= Amungee Mungee =

Pastoral lease in the Northern Territory

Amungee Mungee Station is a pastoral lease that operates as a cattle station in the Northern Territory of Australia.

==Location==
It is situated about 132 km north east of Elliott and 240 km south west of Borroloola. The property surrounds the Bullwaddy Conservation Reserve to the north, south and west. The station abuts Tanumbirini Station to the north east, Beetaloo to the south east, Shenandoah to the west and Nutwood Downs to the north. The Carpentaria Highway passes through the property.

== Description ==
Amungee Mungee currently occupies an area of 3285 km2 and is situated on the Sturt Plateau bioregion. The area is characterised by thin infertile soils on a lateritic land surface. Large fragmented stands of bullwaddy interspersed with areas of lancewood are common to the area.

==History==
The traditional owners of the area are the Jingili people. The area around the Amungee Mungee waterhole, from which the station takes its name, is a significant dreaming area for the Jingili.

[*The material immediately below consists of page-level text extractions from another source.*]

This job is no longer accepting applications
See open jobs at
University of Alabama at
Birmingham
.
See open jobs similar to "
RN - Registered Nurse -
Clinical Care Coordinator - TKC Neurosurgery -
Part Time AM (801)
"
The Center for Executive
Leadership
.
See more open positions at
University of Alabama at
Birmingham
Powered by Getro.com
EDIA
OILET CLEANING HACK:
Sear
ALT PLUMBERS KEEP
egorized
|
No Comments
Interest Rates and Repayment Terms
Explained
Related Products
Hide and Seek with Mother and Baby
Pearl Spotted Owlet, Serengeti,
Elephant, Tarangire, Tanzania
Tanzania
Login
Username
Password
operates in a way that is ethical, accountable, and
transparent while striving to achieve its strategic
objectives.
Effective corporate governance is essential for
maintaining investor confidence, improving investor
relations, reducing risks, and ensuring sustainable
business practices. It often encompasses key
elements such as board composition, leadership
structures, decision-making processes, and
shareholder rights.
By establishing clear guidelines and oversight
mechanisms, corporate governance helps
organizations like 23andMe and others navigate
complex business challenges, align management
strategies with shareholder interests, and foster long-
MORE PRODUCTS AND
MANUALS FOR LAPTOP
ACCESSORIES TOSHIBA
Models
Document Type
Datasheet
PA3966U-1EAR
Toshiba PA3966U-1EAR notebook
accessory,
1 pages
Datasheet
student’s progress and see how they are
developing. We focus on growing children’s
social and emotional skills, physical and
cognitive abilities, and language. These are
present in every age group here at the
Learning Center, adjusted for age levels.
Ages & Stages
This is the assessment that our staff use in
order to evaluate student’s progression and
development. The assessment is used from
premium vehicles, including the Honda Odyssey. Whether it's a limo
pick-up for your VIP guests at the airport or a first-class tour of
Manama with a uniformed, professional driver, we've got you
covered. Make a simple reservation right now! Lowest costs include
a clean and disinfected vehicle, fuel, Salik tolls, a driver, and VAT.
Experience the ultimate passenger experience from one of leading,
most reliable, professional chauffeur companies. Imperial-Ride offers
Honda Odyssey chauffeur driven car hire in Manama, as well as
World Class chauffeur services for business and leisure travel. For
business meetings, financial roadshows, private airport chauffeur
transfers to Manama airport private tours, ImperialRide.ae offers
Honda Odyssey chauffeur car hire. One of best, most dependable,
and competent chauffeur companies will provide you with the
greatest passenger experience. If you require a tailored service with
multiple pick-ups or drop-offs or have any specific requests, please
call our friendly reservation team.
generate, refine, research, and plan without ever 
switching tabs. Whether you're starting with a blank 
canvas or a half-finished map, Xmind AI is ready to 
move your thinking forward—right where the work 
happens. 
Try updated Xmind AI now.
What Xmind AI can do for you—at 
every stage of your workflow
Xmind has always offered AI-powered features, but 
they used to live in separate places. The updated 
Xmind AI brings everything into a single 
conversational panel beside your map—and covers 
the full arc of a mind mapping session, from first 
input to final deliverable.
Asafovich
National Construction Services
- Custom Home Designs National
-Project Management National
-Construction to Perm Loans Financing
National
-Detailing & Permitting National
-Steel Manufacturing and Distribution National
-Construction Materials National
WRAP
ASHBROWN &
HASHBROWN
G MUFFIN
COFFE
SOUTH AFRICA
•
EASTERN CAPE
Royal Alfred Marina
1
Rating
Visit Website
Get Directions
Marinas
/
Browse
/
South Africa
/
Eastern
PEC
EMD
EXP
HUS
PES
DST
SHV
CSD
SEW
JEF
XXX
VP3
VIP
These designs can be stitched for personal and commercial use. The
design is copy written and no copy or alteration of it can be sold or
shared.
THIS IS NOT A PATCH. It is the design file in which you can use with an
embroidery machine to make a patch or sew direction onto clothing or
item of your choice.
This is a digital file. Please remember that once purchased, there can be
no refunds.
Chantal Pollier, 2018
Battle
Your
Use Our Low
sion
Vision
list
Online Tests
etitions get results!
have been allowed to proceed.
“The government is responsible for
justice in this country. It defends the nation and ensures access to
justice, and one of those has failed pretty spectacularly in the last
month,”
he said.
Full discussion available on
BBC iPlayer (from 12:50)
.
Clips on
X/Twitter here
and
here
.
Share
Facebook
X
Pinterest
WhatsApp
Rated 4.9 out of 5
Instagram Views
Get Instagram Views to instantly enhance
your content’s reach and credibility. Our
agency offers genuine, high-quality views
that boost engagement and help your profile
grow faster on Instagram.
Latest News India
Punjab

The Overland Telegraph was completed in 1873 and led to the first leases being taken up in the area shortly afterwards. Many were surrendered in 1889 for non-payment of rent. In 1883 Harold Murray Bathern, known "Bullwaddy Bates", droved a herd of cattle to Brunette Downs Station. Bates and George Bostock took up Beetaloo Station with Bates leaving the property to Bates after he walked off the property.

In 1968 the block of land now known as Amungee Mungee was put up for ballot and was won by Jeff and Cooee Hills. The station was renamed Cooee Hills and was inhabited by the Hills in 1971. The family fenced the property and stocked it with 1,250 head of cattle. The family left the property and went back to Queensland after their son died in 1977. Reg and Mollie Hartig acquired the property shortly afterwards and remained there until 1981 when Reg died and was buried on the property.

The Zlotowski family, who also own Wollogorang Station near the Queensland border, acquired the property at some prior to 2006.

As of 2014 the 3285 km2 property was still on the market along with at least 15 others in the Kimberley and Northern Territory. The destocked property sold later the same year for AUD6.5 million by the Zlotowski family to a partnership. The majority partner in the venture is BB Retail Capital, headed by Brett Blundy, and the other partner is the Bullwaddy Pastoral owned by Adrian and Emma Brown. 10,000 head of cattle were purchased from the Australian Agricultural Company to restock the property later in 2014. The partnership hope to increase the number of watering points around the property from 20 to 160 and increase the stocking rate from 20,000 head to 100,000 head of cattle.